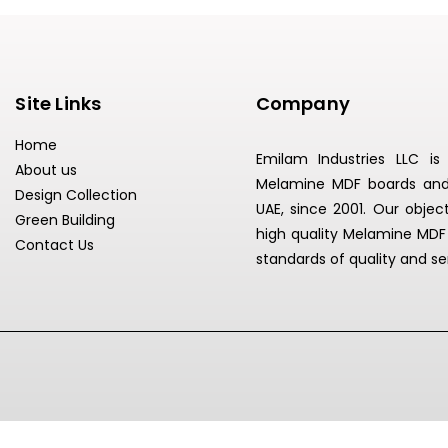
Site Links
Company
Home
Emilam Industries LLC i
About us
Melamine MDF boards and L
Design Collection
UAE, since 2001. Our object
Green Building
high quality Melamine MDF
Contact Us
standards of quality and se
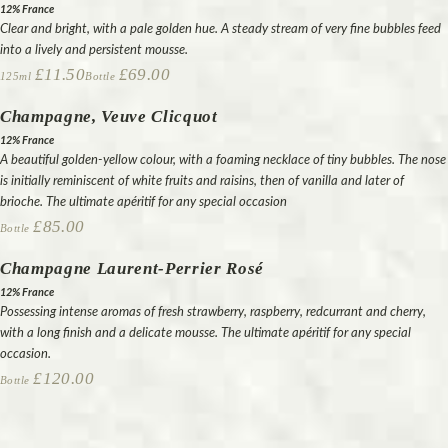
12% France
Clear and bright, with a pale golden hue. A steady stream of very fine bubbles feed
into a lively and persistent mousse.
£11.50
£69.00
125ml
Bottle
Champagne, Veuve Clicquot
12% France
A beautiful golden-yellow colour, with a foaming necklace of tiny bubbles. The nose
is initially reminiscent of white fruits and raisins, then of vanilla and later of
brioche. The ultimate apéritif for any special occasion
£85.00
Bottle
Champagne Laurent-Perrier Rosé
12% France
Possessing intense aromas of fresh strawberry, raspberry, redcurrant and cherry,
with a long finish and a delicate mousse. The ultimate apéritif for any special
occasion.
£120.00
Bottle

(WHAT TO WORK ON): Give the lines from the one containing "brioche. The ultimate" through the end of the entries again, exactly as written and with no other lines.

(ANSWER BELOW):
brioche. The ultimate apéritif for any special occasion
£85.00
Bottle
Champagne Laurent-Perrier Rosé
12% France
Possessing intense aromas of fresh strawberry, raspberry, redcurrant and cherry,
with a long finish and a delicate mousse. The ultimate apéritif for any special
occasion.
£120.00
Bottle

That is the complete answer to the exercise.